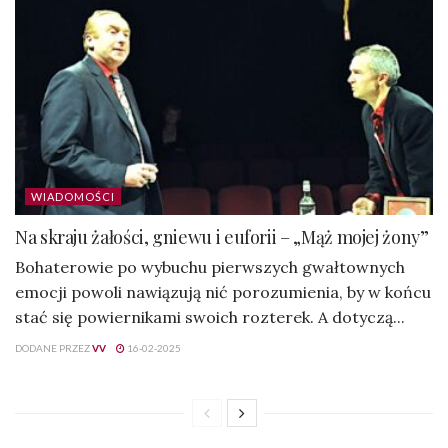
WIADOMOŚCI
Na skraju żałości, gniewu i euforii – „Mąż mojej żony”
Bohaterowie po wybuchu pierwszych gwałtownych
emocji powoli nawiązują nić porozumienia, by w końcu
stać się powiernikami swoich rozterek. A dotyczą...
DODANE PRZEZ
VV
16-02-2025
○ ○ ○
*What is needed:* Repeat the data above exactly, leaving out any pictures it holds.

*Exercise response:*
WIADOMOŚCI
Na skraju żałości, gniewu i euforii – „Mąż mojej żony”
Bohaterowie po wybuchu pierwszych gwałtownych
emocji powoli nawiązują nić porozumienia, by w końcu
stać się powiernikami swoich rozterek. A dotyczą...
DODANE PRZEZ
VV
16-02-2025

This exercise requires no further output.